Congratulations, you're now ready to get started trying out the Arteria pack.

To get into the StackStorm master node, run:

make interact

Running a workflow

Once you are inside the StackStorm container, it's time to install and configure the Arteria pack. You only need to do this the first time you bring up the environment (or if you re-build it later).

# Copy the default config into the StackStorm config directory
cp /opt/stackstorm/packs/arteria/default.config.yaml /opt/stackstorm/configs/arteria.yaml

# Register packs and configuration values
st2ctl reload --register-all

# Ensure that the Arteria virtual env is installed
st2 run packs.setup_virtualenv packs=arteria

Now the environment should be ready to run a workflow.

All you need to do is place a runfolder under docker-mountpoints/monitored-directory, then give its path as a parameter when initiating the workflow:

st2 run arteria.workflow_bcl2fastq_and_checkqc runfolder_path="/opt/monitored-folder/<runfolder name>"

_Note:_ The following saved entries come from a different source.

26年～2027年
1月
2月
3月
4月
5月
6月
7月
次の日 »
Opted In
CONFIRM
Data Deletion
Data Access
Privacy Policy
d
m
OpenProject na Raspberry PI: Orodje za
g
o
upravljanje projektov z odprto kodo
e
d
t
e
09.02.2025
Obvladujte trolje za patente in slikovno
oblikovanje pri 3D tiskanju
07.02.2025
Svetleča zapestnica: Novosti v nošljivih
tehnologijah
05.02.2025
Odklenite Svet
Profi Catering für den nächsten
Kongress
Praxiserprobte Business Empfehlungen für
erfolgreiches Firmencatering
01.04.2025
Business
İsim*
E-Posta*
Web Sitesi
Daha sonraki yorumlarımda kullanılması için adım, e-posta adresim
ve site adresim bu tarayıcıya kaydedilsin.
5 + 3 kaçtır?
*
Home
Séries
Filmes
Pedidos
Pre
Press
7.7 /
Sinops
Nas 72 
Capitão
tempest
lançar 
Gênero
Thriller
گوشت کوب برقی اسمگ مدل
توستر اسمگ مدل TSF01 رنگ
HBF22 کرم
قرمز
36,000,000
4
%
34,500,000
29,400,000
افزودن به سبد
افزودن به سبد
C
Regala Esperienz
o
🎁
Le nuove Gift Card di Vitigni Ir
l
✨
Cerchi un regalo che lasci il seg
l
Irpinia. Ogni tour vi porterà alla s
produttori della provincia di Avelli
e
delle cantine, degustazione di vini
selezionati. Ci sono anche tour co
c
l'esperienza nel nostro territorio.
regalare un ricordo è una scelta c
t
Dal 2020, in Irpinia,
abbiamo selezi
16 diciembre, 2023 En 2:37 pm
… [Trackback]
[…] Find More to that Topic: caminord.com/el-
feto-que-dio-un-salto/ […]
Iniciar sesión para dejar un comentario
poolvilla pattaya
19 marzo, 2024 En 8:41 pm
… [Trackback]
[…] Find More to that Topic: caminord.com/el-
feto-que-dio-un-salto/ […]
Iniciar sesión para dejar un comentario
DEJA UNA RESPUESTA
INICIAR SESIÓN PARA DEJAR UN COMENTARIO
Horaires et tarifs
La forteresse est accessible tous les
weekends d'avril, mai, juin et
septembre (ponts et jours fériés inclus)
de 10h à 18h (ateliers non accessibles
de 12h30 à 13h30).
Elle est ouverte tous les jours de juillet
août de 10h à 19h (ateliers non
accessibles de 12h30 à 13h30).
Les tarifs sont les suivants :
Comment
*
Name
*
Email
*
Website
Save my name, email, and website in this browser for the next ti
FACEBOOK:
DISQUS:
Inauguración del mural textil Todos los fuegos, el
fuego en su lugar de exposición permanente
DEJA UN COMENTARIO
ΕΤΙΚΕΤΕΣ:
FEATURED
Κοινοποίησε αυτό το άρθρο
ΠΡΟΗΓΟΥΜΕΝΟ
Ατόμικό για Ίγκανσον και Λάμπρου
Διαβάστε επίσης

Eventually you should see something like this:

id: 5a2516ea10895200eb467b63
action.ref: arteria.workflow_bcl2fastq_and_checkqc
parameters:
  runfolder_path: /opt/monitored-folder/my_runfolder
status: succeeded (286s elapsed)
result_task: mark_as_done
result:
  exit_code: 0
  result: true
  stderr: ''
  stdout: ''
start_timestamp: 2017-12-04T09:35:38.361039Z
end_timestamp: 2017-12-04T09:40:24.743737Z
+--------------------------+--------------------------+--------------------+---------------------------+-------------------------------+
| id                       | status                   | task               | action                    | start_timestamp               |
+--------------------------+--------------------------+--------------------+---------------------------+-------------------------------+
| 5a2516eb10895200eb467b66 | succeeded (1s elapsed)   | get_runfolder_name | core.local                | Mon, 04 Dec 2017 09:35:38 UTC |
| 5a2516eb10895200eb467b68 | succeeded (1s elapsed)   | mark_as_started    | arteria.runfolder-service | Mon, 04 Dec 2017 09:35:39 UTC |
| 5a2516ed10895200eb467b6a | succeeded (1s elapsed)   | start_bcl2fastq    | arteria.bcl2fastq-service | Mon, 04 Dec 2017 09:35:41 UTC |
| 5a2516ef10895200eb467b6c | succeeded (267s elapsed) | poll_bcl2fastq     | arteria.bcl2fastq-service | Mon, 04 Dec 2017 09:35:42 UTC |
| 5a2517fd10895200eb467b6e | succeeded (1s elapsed)   | checkqc            | core.http                 | Mon, 04 Dec 2017 09:40:13 UTC |
| 5a2517fe10895200eb467b70 | succeeded (1s elapsed)   | mark_as_done       | arteria.runfolder-service | Mon, 04 Dec 2017 09:40:14 UTC |
+--------------------------+--------------------------+--------------------+---------------------------+-------------------------------+

Indicating that you have successfully executed a workflow which has demultiplexed the runfolder using bcl2fastq and and checked its quality control statistics using CheckQC.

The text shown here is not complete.